The arguments --reservation ${CIM24_RES_GPU} --qos ${CIM24_QOS_GPU} are only active during the CIML workshop. Remove these arguments when running this example outside of the workshop and specify your project account number.

  1. Open a new tab in your web browser and paste the Jupyter Lab URL.

You should see the Satellite Reserve Proxy Service page launch in your browser.


TASK 2: Run Jupyter Lab Interactively

For this task you will compare the runtime for a simple data analysis using 5 dataframe libraries.

  1. Go to the Jupyter Lab session launched in TASK 1

    Navigate to the df-parallel/notebooks directory.

  2. Copy a dataset to the local scratch disk on the GPU node

    Run the 1-FetchLocalData.ipynb notebook

  3. Run the Dataframe notebooks

    Run the following Dataframe notebooks and write down the runtime shown at the bottom of each notebook.

2-PandasDataframe.ipynb
3-DaskDataframe.ipynb
4-SparkDataframe.ipynb
5-CudaDataframe.ipynb
6-DaskCudaDataframe.ipynb

TASK 3: Assess Parallel Efficiency

In this task you will assess how runtime scales with the number of CPU cores.

  1. Run the notebook 7-ParallelEfficiency with the default file format csv and the dataframe library Dask.

Review the Parallel Efficiency plot. How well does Dask scale for this example?

  1. Use the widgets in the notebook to rerun the analysis with a different dataframe libraries and file format and create a Parallel Efficiency plot. Describe what you found out.

TASK 4: Run a Jupyter Notebook in Batch

In this task you learn how to parameterize a notebook and run it in batch. This batch job compares the runtime using csv vs. parquet files for 4 dataframe libraries: Pandas (1 CPU), Dask (8 CPUs), Spark (8 CPUs), Cuda (1 GPU).

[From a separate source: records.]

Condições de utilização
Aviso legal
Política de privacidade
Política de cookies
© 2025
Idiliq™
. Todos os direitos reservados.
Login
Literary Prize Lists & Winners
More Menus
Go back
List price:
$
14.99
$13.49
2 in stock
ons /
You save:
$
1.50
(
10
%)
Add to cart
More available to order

  1. Parameterize the dataframe notebook
2-PandasDataframe.ipynb

The dataframe notebooks in this repo have already been parameterized, however to learn how to parameterize a notebook, first remove the current parameters tag, then add it back.

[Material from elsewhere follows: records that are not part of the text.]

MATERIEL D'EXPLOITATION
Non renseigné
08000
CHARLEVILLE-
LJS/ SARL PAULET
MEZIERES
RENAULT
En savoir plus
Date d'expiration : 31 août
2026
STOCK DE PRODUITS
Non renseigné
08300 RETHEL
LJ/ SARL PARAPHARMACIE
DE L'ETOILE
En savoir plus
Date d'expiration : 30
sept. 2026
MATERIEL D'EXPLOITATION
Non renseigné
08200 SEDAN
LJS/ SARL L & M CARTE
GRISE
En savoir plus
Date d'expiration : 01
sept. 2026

  • Select cell [3] in the 2-PandasDataframe.ipynb

  • Click the property inspector in the right sidebar (double gear icon at the top right)

  • Expand the COMMON TOOLS section

  • Note, the tag parameters has already been set. Remove it, then add it back

  • Type parameters in the “Add Tag” box and hit Enter

  • Save the notebook

  1. Edit the problem.sh batch script in the df-parallel directory. Look at the bottom of the file for instructions.

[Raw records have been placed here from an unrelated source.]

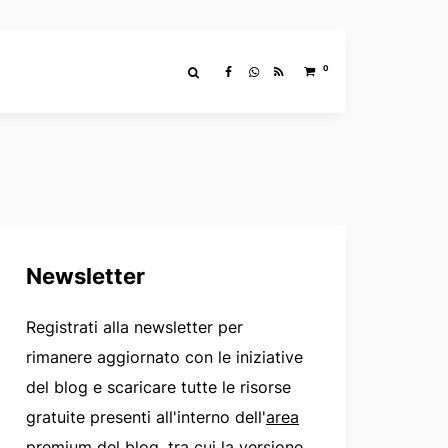
0
Newsletter
Registrati alla newsletter per
rimanere aggiornato con le iniziative
del blog e scaricare tutte le risorse
gratuite presenti all'interno dell'
area
premium del blog
, tra cui la versione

    • Add a papermill statement for each dataframe notebook to use the parquet and csv file_format and save the executed notebook in the ${RESULT_DIR}

    Check your script by comparing it with the solution.sh script.

  2. Shutdown Jupyter Lab!

    File -> Shutdown to terminate the process

    It is important to Shutdown Jupyter Lab now! Otherwise we will be running out of available GPUs for the next step.

  3. Change directory to df-parallel

  4. Submit the problem.sh batch script using sbatch

  5. Monitor the progress of the job in the Expanse Portal

    This jobs takes about 5 minutes to complete

  6. When the job has completed, review the benchmark results in the file: df-parallel/notebooks/results/benchmark.csv.

    Which dataframe libraries perform the best?

    Which file format is most efficient?